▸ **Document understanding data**

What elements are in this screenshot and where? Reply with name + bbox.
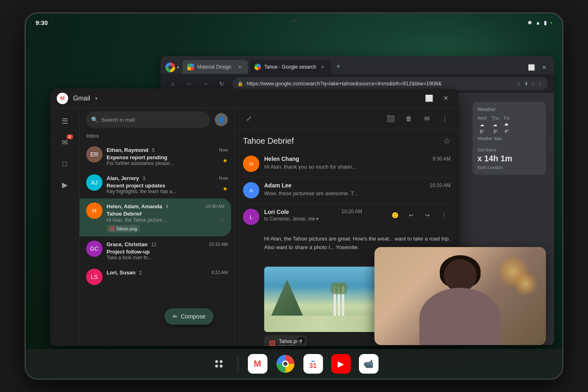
birch-3 bbox=[342, 286, 344, 319]
chrome-window-controls: ⬜ ✕ bbox=[526, 62, 549, 72]
person-body bbox=[419, 288, 501, 345]
compose-button[interactable]: ✏ Compose bbox=[165, 308, 214, 325]
email3-avatar: H bbox=[86, 203, 102, 219]
thread2-sender: Adam Lee bbox=[264, 182, 292, 189]
detail-subject-area: Tahoe Debrief ☆ bbox=[235, 129, 459, 151]
star-bookmark-icon[interactable]: ☆ bbox=[517, 81, 521, 87]
youtube-icon: ▶ bbox=[338, 359, 344, 369]
weather-widget: Weather Wed ☁ 8° Thu ☁ 3° bbox=[472, 102, 546, 146]
gmail-maximize[interactable]: ⬜ bbox=[423, 92, 436, 105]
tab-material-design[interactable]: Material Design ✕ bbox=[183, 60, 248, 74]
tablet-shell: 9:30 ✱ ▲ ▮ ● ▾ Materia bbox=[24, 12, 564, 380]
weather-data-label: Weather data bbox=[477, 136, 541, 141]
menu-dots-icon[interactable]: ⋮ bbox=[538, 81, 543, 87]
wed-label: Wed bbox=[477, 116, 486, 120]
nav-refresh[interactable]: ↻ bbox=[216, 78, 227, 89]
status-icons: ✱ ▲ ▮ ● bbox=[528, 20, 552, 26]
thread3-emoji[interactable]: 🙂 bbox=[388, 209, 401, 222]
email2-time: Now bbox=[219, 176, 228, 180]
battery-icon: ▮ bbox=[544, 20, 547, 26]
attachment-file-icon: 🖼 bbox=[269, 340, 276, 346]
download-icon[interactable]: ⬇ bbox=[524, 81, 528, 87]
thread3-forward[interactable]: ↪ bbox=[421, 209, 434, 222]
thread3-more[interactable]: ⋮ bbox=[437, 209, 450, 222]
user-avatar[interactable]: 👤 bbox=[215, 113, 228, 126]
get-there-time: x 14h 1m bbox=[477, 154, 541, 163]
email-item-2[interactable]: AJ Alan, Jerrery 3 Now bbox=[80, 170, 234, 198]
dock-chrome[interactable] bbox=[276, 354, 295, 374]
detail-expand[interactable]: ⤢ bbox=[241, 111, 256, 126]
nav-forward[interactable]: → bbox=[200, 78, 211, 89]
email3-star[interactable]: ☆ bbox=[219, 217, 225, 223]
detail-mark-unread[interactable]: ✉ bbox=[419, 111, 434, 126]
dot2 bbox=[220, 360, 223, 363]
lock-icon: 🔒 bbox=[237, 81, 243, 87]
detail-archive[interactable]: ⬛ bbox=[383, 111, 398, 126]
email1-count: 5 bbox=[152, 147, 155, 153]
extension-icon[interactable]: □ bbox=[532, 81, 535, 87]
thread3-header: L Lori Cole to Cameron, Jesse, me ▾ 10:2… bbox=[243, 209, 450, 225]
email3-attachment-chip[interactable]: 🖼 Tahoe.png bbox=[107, 225, 140, 232]
gmail-list-header: 🔍 Search in mail 👤 bbox=[80, 108, 234, 131]
content-area: ▾ Material Design ✕ Tahoe - Google sesar… bbox=[26, 31, 562, 349]
search-bar[interactable]: 🔍 Search in mail bbox=[86, 111, 210, 128]
chrome-dropdown[interactable]: ▾ bbox=[177, 65, 179, 70]
email-item-4[interactable]: GC Grace, Christian 12 10:32 AM Project … bbox=[80, 236, 234, 265]
tab2-close[interactable]: ✕ bbox=[319, 64, 326, 70]
thread-item-1[interactable]: H Helen Chang 9:30 AM Hi Alan, thank you… bbox=[243, 151, 450, 177]
thread1-avatar: H bbox=[243, 156, 259, 172]
nav-back[interactable]: ← bbox=[183, 78, 195, 89]
dot3 bbox=[215, 365, 218, 368]
fri-temp: 4° bbox=[505, 129, 509, 134]
dock-gmail[interactable]: M bbox=[248, 354, 267, 374]
thread3-reply[interactable]: ↩ bbox=[405, 209, 418, 222]
sidebar-chat[interactable]: □ bbox=[55, 154, 75, 174]
gmail-close[interactable]: ✕ bbox=[439, 92, 452, 105]
email3-time: 10:40 AM bbox=[206, 204, 225, 209]
search-placeholder: Search in mail bbox=[101, 117, 135, 123]
dock-meet[interactable]: 📹 bbox=[359, 354, 379, 374]
gmail-dropdown-icon[interactable]: ▾ bbox=[95, 96, 98, 101]
tab1-close[interactable]: ✕ bbox=[236, 64, 243, 70]
email3-subject: Tahoe Debrief bbox=[107, 211, 225, 217]
thread3-to[interactable]: to Cameron, Jesse, me ▾ bbox=[264, 216, 318, 222]
dot1 bbox=[215, 360, 218, 363]
all-apps-button[interactable] bbox=[210, 355, 228, 373]
email3-sender: Helen, Adam, Amanda bbox=[107, 203, 162, 209]
sidebar-video[interactable]: ▶ bbox=[55, 175, 75, 195]
email2-star[interactable]: ★ bbox=[223, 185, 228, 192]
email1-time: Now bbox=[219, 147, 228, 152]
attachment-close[interactable]: ✕ bbox=[297, 337, 305, 345]
email1-content: Ethan, Raymond 5 Now Expense report pend… bbox=[107, 146, 228, 166]
new-tab-button[interactable]: + bbox=[332, 61, 344, 72]
nav-home[interactable]: ⌂ bbox=[167, 78, 178, 89]
tab2-title: Tahoe - Google sesarch bbox=[264, 64, 316, 70]
chrome-close[interactable]: ✕ bbox=[539, 62, 549, 72]
email2-avatar: AJ bbox=[86, 174, 102, 191]
sidebar-menu[interactable]: ☰ bbox=[55, 111, 75, 131]
tahoe-photo-bg bbox=[264, 267, 379, 332]
thu-label: Thu bbox=[491, 116, 499, 120]
detail-more[interactable]: ⋮ bbox=[437, 111, 452, 126]
email1-star[interactable]: ★ bbox=[223, 157, 228, 164]
gmail-window-controls: ⬜ ✕ bbox=[423, 92, 452, 105]
chrome-logo[interactable] bbox=[165, 62, 175, 72]
sidebar-mail[interactable]: ✉ 2 bbox=[55, 133, 75, 152]
email2-subject: Recent project updates bbox=[107, 183, 176, 189]
thread-item-2[interactable]: A Adam Lee 10:10 AM Wow, these picturese… bbox=[243, 177, 450, 204]
chrome-maximize[interactable]: ⬜ bbox=[526, 62, 536, 72]
detail-delete[interactable]: 🗑 bbox=[401, 111, 416, 126]
chat-icon: □ bbox=[62, 160, 67, 168]
weather-day-fri: Fri 🌧 4° bbox=[504, 116, 509, 134]
tab-tahoe-search[interactable]: Tahoe - Google sesarch ✕ bbox=[249, 60, 331, 74]
status-time: 9:30 bbox=[36, 19, 48, 26]
email-item-1[interactable]: ER Ethan, Raymond 5 Now bbox=[80, 142, 234, 170]
email-item-5[interactable]: LS Lori, Susan 2 8:22 AM bbox=[80, 265, 234, 289]
detail-star[interactable]: ☆ bbox=[443, 136, 450, 146]
email-item-3-active[interactable]: H Helen, Adam, Amanda 4 10:40 AM Tahoe D… bbox=[80, 198, 231, 236]
meet-icon: 📹 bbox=[363, 359, 374, 369]
address-bar-input[interactable]: 🔒 https://www.google.com/search?q=lake+t… bbox=[232, 77, 548, 90]
dock-calendar[interactable]: ▬ 31 bbox=[303, 354, 323, 374]
gmail-icon: M bbox=[254, 359, 261, 369]
dock-youtube[interactable]: ▶ bbox=[331, 354, 351, 374]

▸ **DIRECTIONS FOR THIS TASK**
Nothing but the records above, retyped exactly and stripped of images, should appear in the answer.

▸ **ANSWER FOR THE TASK**
What elements are in this screenshot and where? Reply with name + bbox.
birch-3 bbox=[342, 286, 344, 319]
chrome-window-controls: ⬜ ✕ bbox=[526, 62, 549, 72]
person-body bbox=[419, 288, 501, 345]
compose-button[interactable]: ✏ Compose bbox=[165, 308, 214, 325]
email3-avatar: H bbox=[86, 203, 102, 219]
thread2-sender: Adam Lee bbox=[264, 182, 292, 189]
detail-subject-area: Tahoe Debrief ☆ bbox=[235, 129, 459, 151]
star-bookmark-icon[interactable]: ☆ bbox=[517, 81, 521, 87]
youtube-icon: ▶ bbox=[338, 359, 344, 369]
weather-widget: Weather Wed ☁ 8° Thu ☁ 3° bbox=[472, 102, 546, 146]
gmail-maximize[interactable]: ⬜ bbox=[423, 92, 436, 105]
tab-material-design[interactable]: Material Design ✕ bbox=[183, 60, 248, 74]
tablet-shell: 9:30 ✱ ▲ ▮ ● ▾ Materia bbox=[24, 12, 564, 380]
weather-data-label: Weather data bbox=[477, 136, 541, 141]
menu-dots-icon[interactable]: ⋮ bbox=[538, 81, 543, 87]
wed-label: Wed bbox=[477, 116, 486, 120]
nav-refresh[interactable]: ↻ bbox=[216, 78, 227, 89]
status-icons: ✱ ▲ ▮ ● bbox=[528, 20, 552, 26]
thread3-emoji[interactable]: 🙂 bbox=[388, 209, 401, 222]
email2-time: Now bbox=[219, 176, 228, 180]
battery-icon: ▮ bbox=[544, 20, 547, 26]
attachment-file-icon: 🖼 bbox=[269, 340, 276, 346]
download-icon[interactable]: ⬇ bbox=[524, 81, 528, 87]
thread3-forward[interactable]: ↪ bbox=[421, 209, 434, 222]
thread3-more[interactable]: ⋮ bbox=[437, 209, 450, 222]
user-avatar[interactable]: 👤 bbox=[215, 113, 228, 126]
get-there-time: x 14h 1m bbox=[477, 154, 541, 163]
email-item-2[interactable]: AJ Alan, Jerrery 3 Now bbox=[80, 170, 234, 198]
dock-chrome[interactable] bbox=[276, 354, 295, 374]
detail-expand[interactable]: ⤢ bbox=[241, 111, 256, 126]
nav-forward[interactable]: → bbox=[200, 78, 211, 89]
email3-star[interactable]: ☆ bbox=[219, 217, 225, 223]
detail-mark-unread[interactable]: ✉ bbox=[419, 111, 434, 126]
dot2 bbox=[220, 360, 223, 363]
lock-icon: 🔒 bbox=[237, 81, 243, 87]
detail-archive[interactable]: ⬛ bbox=[383, 111, 398, 126]
email1-count: 5 bbox=[152, 147, 155, 153]
extension-icon[interactable]: □ bbox=[532, 81, 535, 87]
thread3-header: L Lori Cole to Cameron, Jesse, me ▾ 10:2… bbox=[243, 209, 450, 225]
email3-attachment-chip[interactable]: 🖼 Tahoe.png bbox=[107, 225, 140, 232]
gmail-list-header: 🔍 Search in mail 👤 bbox=[80, 108, 234, 131]
content-area: ▾ Material Design ✕ Tahoe - Google sesar… bbox=[26, 31, 562, 349]
search-bar[interactable]: 🔍 Search in mail bbox=[86, 111, 210, 128]
chrome-dropdown[interactable]: ▾ bbox=[177, 65, 179, 70]
email-item-4[interactable]: GC Grace, Christian 12 10:32 AM Project … bbox=[80, 236, 234, 265]
tab2-close[interactable]: ✕ bbox=[319, 64, 326, 70]
thread-item-1[interactable]: H Helen Chang 9:30 AM Hi Alan, thank you… bbox=[243, 151, 450, 177]
thread1-avatar: H bbox=[243, 156, 259, 172]
nav-back[interactable]: ← bbox=[183, 78, 195, 89]
dot3 bbox=[215, 365, 218, 368]
fri-temp: 4° bbox=[505, 129, 509, 134]
dock-gmail[interactable]: M bbox=[248, 354, 267, 374]
thread3-reply[interactable]: ↩ bbox=[405, 209, 418, 222]
sidebar-chat[interactable]: □ bbox=[55, 154, 75, 174]
gmail-close[interactable]: ✕ bbox=[439, 92, 452, 105]
email3-time: 10:40 AM bbox=[206, 204, 225, 209]
search-placeholder: Search in mail bbox=[101, 117, 135, 123]
dock-meet[interactable]: 📹 bbox=[359, 354, 379, 374]
gmail-dropdown-icon[interactable]: ▾ bbox=[95, 96, 98, 101]
tab1-close[interactable]: ✕ bbox=[236, 64, 243, 70]
email3-subject: Tahoe Debrief bbox=[107, 211, 225, 217]
thread3-to[interactable]: to Cameron, Jesse, me ▾ bbox=[264, 216, 318, 222]
dot1 bbox=[215, 360, 218, 363]
all-apps-button[interactable] bbox=[210, 355, 228, 373]
email3-sender: Helen, Adam, Amanda bbox=[107, 203, 162, 209]
sidebar-video[interactable]: ▶ bbox=[55, 175, 75, 195]
email2-star[interactable]: ★ bbox=[223, 185, 228, 192]
email1-time: Now bbox=[219, 147, 228, 152]
attachment-close[interactable]: ✕ bbox=[297, 337, 305, 345]
email1-content: Ethan, Raymond 5 Now Expense report pend… bbox=[107, 146, 228, 166]
new-tab-button[interactable]: + bbox=[332, 61, 344, 72]
nav-home[interactable]: ⌂ bbox=[167, 78, 178, 89]
tab2-title: Tahoe - Google sesarch bbox=[264, 64, 316, 70]
chrome-close[interactable]: ✕ bbox=[539, 62, 549, 72]
email2-avatar: AJ bbox=[86, 174, 102, 191]
sidebar-menu[interactable]: ☰ bbox=[55, 111, 75, 131]
tahoe-photo-bg bbox=[264, 267, 379, 332]
thu-label: Thu bbox=[491, 116, 499, 120]
detail-more[interactable]: ⋮ bbox=[437, 111, 452, 126]
email1-star[interactable]: ★ bbox=[223, 157, 228, 164]
gmail-window-controls: ⬜ ✕ bbox=[423, 92, 452, 105]
chrome-logo[interactable] bbox=[165, 62, 175, 72]
sidebar-mail[interactable]: ✉ 2 bbox=[55, 133, 75, 152]
email2-subject: Recent project updates bbox=[107, 183, 176, 189]
thread-item-2[interactable]: A Adam Lee 10:10 AM Wow, these picturese… bbox=[243, 177, 450, 204]
chrome-maximize[interactable]: ⬜ bbox=[526, 62, 536, 72]
detail-delete[interactable]: 🗑 bbox=[401, 111, 416, 126]
chat-icon: □ bbox=[62, 160, 67, 168]
weather-day-fri: Fri 🌧 4° bbox=[504, 116, 509, 134]
tab-tahoe-search[interactable]: Tahoe - Google sesarch ✕ bbox=[249, 60, 331, 74]
status-time: 9:30 bbox=[36, 19, 48, 26]
email-item-1[interactable]: ER Ethan, Raymond 5 Now bbox=[80, 142, 234, 170]
email-item-5[interactable]: LS Lori, Susan 2 8:22 AM bbox=[80, 265, 234, 289]
detail-star[interactable]: ☆ bbox=[443, 136, 450, 146]
email-item-3-active[interactable]: H Helen, Adam, Amanda 4 10:40 AM Tahoe D… bbox=[80, 198, 231, 236]
meet-icon: 📹 bbox=[363, 359, 374, 369]
address-bar-input[interactable]: 🔒 https://www.google.com/search?q=lake+t… bbox=[232, 77, 548, 90]
dock-calendar[interactable]: ▬ 31 bbox=[303, 354, 323, 374]
gmail-icon: M bbox=[254, 359, 261, 369]
dock-youtube[interactable]: ▶ bbox=[331, 354, 351, 374]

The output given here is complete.